Atmospheric levels of the main greenhouse pollutants are currently higher than at any point in the last 420,000 and possibly 20 million years. [SOURCE]

Within this context governments in Australia and overseas have been discussing “geosequestration” – the controversial plan to capture and dispose of greenhouse pollution underground – as a technology to reduce greenhouse gas emissions.

Of paramount importance for geosequestration is the issue of whether greenhouse pollution disposed of underground is permanently stored. Clearly, if sequestered greenhouse pollution in the form of carbon dioxide (CO2) leaks back into the atmosphere, then geosequestration will have failed as a technology to reduce greenhouse pollution. Depending on the quantity of CO2 stored, the rate of leakage and the level of stabilisation of CO2 in the atmosphere, the implications of leakage for the global climate system could be catastrophic. In addition, if the leakage is rapid, it can asphyxiate humans and animal life in the vicinity.

The greater the reliance on geosequestration to prevent dangerous climate change, the greater the impact will be if leakage does occur.

Leakage is Likely to Occur
Studies show that some leakage is likely, because geological formations are not completely stable, or they could be disturbed by, for example, earthquakes, or because the injection points could become unstable over time.

To be effective, any underground storage of CO2 must not be able to leak out at a rate that would exceed levels that would contribute to dangerous levels of climate change. But how small is small enough? That depends on the amount that is stored and to a lesser extent, the level at which we seek to stablise greenhouse gases in the atmosphere. The latter is generally defined as a certain level of carbon dioxide in the atmosphere measured in parts per million volume (ppm). Environment groups consider that atmospheric levels of carbon dioxide should be stablised at 450ppm to avoid dangerous levels of climate change.

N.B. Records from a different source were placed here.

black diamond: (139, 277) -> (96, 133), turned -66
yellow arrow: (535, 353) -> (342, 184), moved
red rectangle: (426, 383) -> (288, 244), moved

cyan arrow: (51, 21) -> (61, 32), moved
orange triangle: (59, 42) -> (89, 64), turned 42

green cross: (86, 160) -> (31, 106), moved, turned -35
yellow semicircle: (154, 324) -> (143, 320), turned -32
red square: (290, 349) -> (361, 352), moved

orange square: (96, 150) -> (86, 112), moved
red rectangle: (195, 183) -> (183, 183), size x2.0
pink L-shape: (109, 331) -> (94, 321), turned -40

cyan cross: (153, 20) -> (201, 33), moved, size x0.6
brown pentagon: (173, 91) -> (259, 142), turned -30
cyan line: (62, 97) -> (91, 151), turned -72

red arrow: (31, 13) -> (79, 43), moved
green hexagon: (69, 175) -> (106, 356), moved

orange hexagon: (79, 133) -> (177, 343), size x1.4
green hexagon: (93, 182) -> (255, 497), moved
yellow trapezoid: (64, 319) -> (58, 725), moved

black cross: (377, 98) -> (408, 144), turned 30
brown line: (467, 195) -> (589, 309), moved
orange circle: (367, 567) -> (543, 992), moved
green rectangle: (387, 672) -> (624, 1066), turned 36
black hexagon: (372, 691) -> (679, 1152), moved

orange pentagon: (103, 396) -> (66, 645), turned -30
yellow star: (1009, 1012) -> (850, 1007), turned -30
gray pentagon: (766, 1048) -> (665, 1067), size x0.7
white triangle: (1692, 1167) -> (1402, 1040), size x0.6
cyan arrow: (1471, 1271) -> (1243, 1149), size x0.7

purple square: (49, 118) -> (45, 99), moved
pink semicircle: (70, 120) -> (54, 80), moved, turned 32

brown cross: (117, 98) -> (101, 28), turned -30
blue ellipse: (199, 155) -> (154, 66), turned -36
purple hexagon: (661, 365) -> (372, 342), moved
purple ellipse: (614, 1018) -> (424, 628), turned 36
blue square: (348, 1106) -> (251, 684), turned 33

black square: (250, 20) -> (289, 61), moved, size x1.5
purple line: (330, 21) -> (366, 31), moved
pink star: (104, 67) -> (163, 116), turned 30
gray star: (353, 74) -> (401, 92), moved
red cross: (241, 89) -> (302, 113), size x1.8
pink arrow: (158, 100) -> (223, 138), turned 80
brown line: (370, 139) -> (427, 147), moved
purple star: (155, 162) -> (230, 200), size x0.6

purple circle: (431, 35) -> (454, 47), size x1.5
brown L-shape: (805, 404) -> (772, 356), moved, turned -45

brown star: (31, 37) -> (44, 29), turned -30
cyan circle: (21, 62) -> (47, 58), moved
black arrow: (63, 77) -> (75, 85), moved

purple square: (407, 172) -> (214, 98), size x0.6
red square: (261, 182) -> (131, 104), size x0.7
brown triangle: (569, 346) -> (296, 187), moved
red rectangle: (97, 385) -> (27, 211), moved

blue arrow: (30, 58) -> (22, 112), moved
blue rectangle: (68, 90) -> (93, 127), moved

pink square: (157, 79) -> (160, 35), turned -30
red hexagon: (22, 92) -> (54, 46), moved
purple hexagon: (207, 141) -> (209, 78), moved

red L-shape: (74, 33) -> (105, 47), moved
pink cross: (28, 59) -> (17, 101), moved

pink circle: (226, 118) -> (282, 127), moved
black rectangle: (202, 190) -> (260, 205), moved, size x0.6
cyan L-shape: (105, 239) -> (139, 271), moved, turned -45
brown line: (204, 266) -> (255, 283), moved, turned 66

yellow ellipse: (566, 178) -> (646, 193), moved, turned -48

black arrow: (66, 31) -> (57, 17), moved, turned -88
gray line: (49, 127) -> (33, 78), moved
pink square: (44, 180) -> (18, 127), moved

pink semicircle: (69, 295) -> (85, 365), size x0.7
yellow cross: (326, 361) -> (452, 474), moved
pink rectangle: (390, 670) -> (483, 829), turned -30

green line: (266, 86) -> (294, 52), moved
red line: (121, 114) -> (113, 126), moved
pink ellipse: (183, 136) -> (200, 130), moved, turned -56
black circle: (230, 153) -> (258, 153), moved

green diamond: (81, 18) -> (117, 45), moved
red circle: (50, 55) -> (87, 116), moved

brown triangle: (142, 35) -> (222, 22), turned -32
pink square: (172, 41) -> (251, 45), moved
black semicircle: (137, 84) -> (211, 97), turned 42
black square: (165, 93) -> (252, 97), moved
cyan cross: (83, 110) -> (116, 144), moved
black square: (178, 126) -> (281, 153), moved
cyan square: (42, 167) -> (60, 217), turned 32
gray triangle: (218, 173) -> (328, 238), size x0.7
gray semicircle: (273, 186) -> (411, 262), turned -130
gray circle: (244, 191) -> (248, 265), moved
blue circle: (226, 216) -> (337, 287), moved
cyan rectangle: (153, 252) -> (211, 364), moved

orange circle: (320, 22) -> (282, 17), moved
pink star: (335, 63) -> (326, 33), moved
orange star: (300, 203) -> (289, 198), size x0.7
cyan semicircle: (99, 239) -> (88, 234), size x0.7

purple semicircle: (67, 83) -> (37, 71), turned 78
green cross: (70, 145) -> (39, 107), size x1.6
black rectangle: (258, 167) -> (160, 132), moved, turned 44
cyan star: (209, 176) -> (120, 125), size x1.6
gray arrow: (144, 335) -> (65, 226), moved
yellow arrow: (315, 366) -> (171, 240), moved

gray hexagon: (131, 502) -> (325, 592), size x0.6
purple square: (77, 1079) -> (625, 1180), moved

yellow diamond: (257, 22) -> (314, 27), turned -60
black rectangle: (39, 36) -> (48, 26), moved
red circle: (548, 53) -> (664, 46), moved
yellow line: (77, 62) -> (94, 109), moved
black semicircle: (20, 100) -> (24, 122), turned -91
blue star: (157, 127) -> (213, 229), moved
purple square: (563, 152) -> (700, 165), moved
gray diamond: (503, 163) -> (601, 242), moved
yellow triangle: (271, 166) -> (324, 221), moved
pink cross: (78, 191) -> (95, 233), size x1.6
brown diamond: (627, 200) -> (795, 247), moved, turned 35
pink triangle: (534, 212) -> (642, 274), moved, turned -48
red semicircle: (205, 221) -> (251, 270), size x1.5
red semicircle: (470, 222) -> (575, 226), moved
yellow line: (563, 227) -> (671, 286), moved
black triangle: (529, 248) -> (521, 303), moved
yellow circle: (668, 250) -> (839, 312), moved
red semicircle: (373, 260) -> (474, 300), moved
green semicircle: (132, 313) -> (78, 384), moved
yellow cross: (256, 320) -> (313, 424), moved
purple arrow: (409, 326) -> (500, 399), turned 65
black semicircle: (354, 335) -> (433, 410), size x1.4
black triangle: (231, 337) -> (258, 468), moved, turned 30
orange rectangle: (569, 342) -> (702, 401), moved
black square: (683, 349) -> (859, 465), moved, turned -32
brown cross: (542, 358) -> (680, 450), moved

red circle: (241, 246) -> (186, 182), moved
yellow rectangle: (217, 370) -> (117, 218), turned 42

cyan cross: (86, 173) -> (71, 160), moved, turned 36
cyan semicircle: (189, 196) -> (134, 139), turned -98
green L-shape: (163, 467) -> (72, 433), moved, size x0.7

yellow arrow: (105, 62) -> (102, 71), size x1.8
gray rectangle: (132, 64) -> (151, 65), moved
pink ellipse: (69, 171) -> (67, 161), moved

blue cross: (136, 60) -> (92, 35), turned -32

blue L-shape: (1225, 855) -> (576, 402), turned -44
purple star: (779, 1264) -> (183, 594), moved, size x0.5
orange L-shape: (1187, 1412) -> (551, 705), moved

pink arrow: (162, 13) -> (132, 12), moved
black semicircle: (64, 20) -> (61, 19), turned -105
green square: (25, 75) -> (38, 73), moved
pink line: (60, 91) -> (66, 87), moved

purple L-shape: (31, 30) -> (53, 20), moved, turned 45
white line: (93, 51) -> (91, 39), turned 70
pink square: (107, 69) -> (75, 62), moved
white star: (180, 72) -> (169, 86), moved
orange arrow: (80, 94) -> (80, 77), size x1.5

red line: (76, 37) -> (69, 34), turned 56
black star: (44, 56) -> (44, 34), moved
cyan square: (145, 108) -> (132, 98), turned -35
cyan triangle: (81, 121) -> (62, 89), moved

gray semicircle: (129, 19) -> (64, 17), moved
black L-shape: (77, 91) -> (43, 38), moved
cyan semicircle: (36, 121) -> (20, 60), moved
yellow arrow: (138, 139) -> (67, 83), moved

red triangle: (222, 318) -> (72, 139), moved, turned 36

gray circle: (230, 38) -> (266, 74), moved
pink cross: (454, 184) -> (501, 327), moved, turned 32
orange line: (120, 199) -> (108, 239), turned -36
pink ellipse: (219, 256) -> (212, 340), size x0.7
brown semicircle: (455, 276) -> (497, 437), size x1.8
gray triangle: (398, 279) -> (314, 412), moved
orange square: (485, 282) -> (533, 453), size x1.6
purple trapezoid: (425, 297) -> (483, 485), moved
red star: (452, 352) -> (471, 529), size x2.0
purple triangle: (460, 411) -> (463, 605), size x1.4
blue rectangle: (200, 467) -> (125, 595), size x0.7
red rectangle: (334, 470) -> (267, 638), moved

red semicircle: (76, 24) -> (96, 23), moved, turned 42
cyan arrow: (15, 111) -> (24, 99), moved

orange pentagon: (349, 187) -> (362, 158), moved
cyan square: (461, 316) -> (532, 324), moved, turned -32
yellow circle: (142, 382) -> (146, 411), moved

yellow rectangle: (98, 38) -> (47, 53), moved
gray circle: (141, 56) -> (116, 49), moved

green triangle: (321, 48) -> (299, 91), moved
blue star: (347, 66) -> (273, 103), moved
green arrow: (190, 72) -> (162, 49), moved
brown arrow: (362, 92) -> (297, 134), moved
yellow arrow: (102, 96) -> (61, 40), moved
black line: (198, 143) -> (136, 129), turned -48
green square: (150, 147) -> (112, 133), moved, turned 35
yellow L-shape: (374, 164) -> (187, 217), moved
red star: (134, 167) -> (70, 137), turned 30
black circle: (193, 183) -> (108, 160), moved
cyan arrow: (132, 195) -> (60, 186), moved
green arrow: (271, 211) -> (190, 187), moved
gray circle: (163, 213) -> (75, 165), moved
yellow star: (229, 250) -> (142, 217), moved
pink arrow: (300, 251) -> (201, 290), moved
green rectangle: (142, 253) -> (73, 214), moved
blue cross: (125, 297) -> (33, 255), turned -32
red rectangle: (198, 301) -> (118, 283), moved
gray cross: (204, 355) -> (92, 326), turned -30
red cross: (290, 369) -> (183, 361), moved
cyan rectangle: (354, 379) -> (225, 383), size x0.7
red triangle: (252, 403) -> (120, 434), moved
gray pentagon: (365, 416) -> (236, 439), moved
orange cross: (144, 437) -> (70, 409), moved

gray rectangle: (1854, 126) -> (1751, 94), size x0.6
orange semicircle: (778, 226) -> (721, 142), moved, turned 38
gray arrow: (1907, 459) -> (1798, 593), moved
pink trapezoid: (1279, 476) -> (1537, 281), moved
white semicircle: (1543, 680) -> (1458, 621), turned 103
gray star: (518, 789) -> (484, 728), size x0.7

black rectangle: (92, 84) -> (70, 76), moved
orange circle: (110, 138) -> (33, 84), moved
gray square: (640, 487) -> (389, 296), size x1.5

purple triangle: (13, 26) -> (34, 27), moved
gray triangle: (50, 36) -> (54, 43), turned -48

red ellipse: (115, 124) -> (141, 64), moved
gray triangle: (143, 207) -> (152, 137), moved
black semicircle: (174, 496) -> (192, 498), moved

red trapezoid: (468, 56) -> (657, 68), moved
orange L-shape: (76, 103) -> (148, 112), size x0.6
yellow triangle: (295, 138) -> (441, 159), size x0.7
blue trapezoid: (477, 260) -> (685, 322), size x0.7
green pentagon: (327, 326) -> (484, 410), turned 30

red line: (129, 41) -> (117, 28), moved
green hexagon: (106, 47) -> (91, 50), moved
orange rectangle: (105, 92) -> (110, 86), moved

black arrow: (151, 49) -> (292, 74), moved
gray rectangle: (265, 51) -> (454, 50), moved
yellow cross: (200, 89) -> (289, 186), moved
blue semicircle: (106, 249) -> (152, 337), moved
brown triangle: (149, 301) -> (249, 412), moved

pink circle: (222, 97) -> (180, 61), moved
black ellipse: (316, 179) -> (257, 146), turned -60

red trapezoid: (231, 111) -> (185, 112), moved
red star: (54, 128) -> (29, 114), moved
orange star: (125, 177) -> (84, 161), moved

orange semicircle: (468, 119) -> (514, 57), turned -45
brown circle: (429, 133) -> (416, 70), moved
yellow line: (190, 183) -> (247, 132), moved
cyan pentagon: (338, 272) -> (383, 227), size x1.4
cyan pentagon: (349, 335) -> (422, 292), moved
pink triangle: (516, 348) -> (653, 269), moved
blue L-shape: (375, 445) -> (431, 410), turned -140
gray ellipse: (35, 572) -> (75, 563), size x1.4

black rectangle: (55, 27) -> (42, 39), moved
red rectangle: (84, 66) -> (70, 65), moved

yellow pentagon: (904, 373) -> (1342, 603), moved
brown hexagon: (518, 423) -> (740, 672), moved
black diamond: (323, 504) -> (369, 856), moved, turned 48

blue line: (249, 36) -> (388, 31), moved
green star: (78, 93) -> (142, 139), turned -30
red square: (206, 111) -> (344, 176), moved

What Level of Leakage is Acceptable?
The safest rate of leakage is zero and that should be the goal for every geosequestration site. Researchers vary greatly in their assumptions and conclusions regarding a likely level of leakage. It seems that some leakage is likely and there will be a need to set standards and regulations for acceptable rates of leakage and the monitoring and verification regimes to ensure compliance.

Leakage must not compromise the ability of future generations to avoid dangerous climate change.

By the end of the 22nd century the entire ‘carbon budget’ of future generations
would be consumed by leakage from geosequestration sites. This would mean that future generations could not avoid dangerous climate change, even if they reduced their own greenhouse gas emissions to zero.


The assumption of exclusive reliance on storage may be an extreme one, however the example illustrates that emphasis on energy efficiency and increased reliance on renewable energy must be priority areas for greenhouse gas mitigation. The higher the expected leakage rate and the larger the uncertainty, the less attractive geosequestration is compared to other mitigation alternatives such as shifting to renewable energy sources, and improved efficiency in production and consumption of energy.